学費を払うのが難しい大学生にとって奨学金は重要な存在。しかし、多くの奨学金が返済義務のない給付型ではなく、貸与型であるということから、「卒業した途端に借金を抱えてしまう」ケースが多いと、問題にもなっている。
ネット上でも、奨学金の返済に悩む新社会人は多く、ツイッターでは、
「あー4月から奨学金の返済しなきゃ…まじで引っ越せないかもなー」
などの報告が見つかる。
そんななか「“奨学金”という名前がよくないのでは?」との意見も聞こえてくる。
「日本の奨学金ってそんな名前を使わず学費ローンとかにすれば良いだけなんじゃないかと思うんだがどうなんだろう」
と、「奨学金」は返済義務があるイメージと結びつきにくいため、「ローン」などの言葉を使うべきだとの声が多いのだ。
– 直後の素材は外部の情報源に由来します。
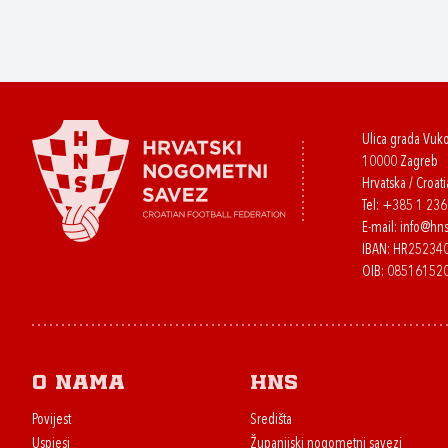
Ulica grada Vuk
10000 Zagreb
Hrvatska / Croati
Tel:
+385 1 23
E-mail:
info@hns
IBAN: HR2523
OIB: 08516152
O nama
HNS
Povijest
Središta
Uspjesi
Županijski nogometni savezi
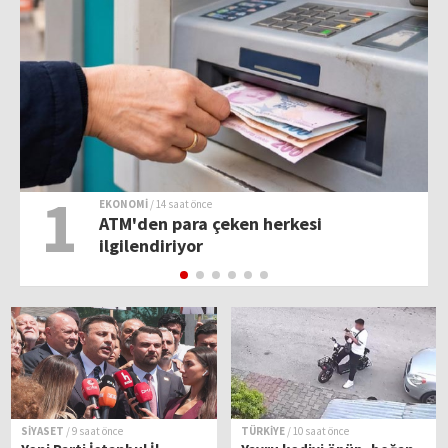
1
EKONOMİ
/ 14 saat önce
ATM'den para çeken herkesi
ilgilendiriyor
SİYASET
/ 9 saat önce
TÜRKİYE
/ 10 saat önce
独立行政法人・日本学生支援機構では、無利子型の奨学金を「第一種奨学金」、有利子型を「第二種奨学金」と区分している。第一種の方は、支給を受けるための成績基準が厳しいが、第二種の方は緩やかであるため、有利子型の第二種を利用する学生が多い。利息を支払う義務を負うことを考えると、一般的な「借金」に近い仕組みであるのは間違いではないだろう。「奨学金」という言葉と現実とのあいだにギャップがあることは事実といえそうだ。
3月14日に行われた参議院予算委員会で安倍晋三首相は、返済義務のない給付型奨学金の導入に対して、財源の確保や対象者の選定が難しいとして「さらに検討が必要」と慎重な姿勢を見せた。一方で、卒業後の所得に応じて月々の返済額が決まる「所得連動返還型奨学金制度」を2017年4月入学者から導入する方針を表明。これによって「奨学金のせいで卒業即借金地獄」というケースが減ればいいのだが、果たして。
※当記事は2016年03月16日に掲載されたものであり、掲載内容はその時点の情報です。時間の経過と共に情報が変化していることもあります。